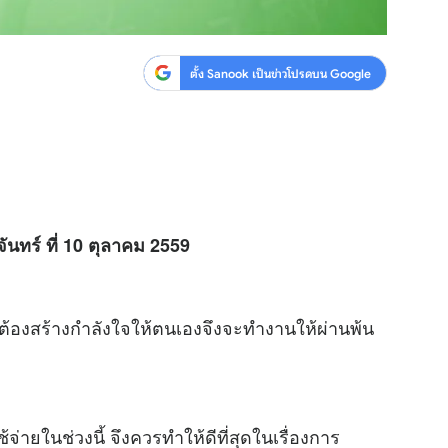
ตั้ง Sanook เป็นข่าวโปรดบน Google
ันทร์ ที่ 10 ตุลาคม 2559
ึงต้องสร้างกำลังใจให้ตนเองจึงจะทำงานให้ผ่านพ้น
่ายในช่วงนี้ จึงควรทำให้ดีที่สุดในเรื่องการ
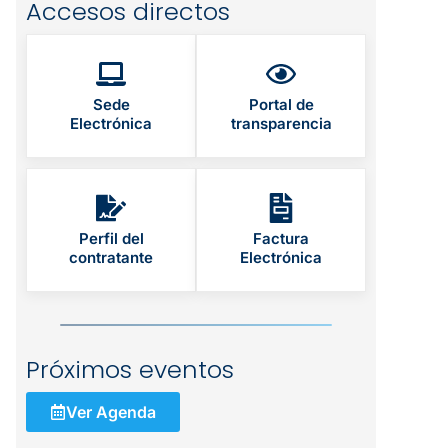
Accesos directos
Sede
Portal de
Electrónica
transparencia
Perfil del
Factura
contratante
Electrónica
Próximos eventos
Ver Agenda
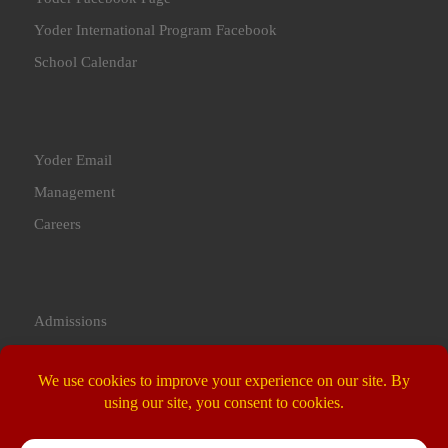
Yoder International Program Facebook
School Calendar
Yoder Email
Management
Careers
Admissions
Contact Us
****************************************
* **Directions for this task**: Copy each line of the listing that carries the string "Yoder".

* **The completed task**:
Yoder International Program Facebook
Yoder Email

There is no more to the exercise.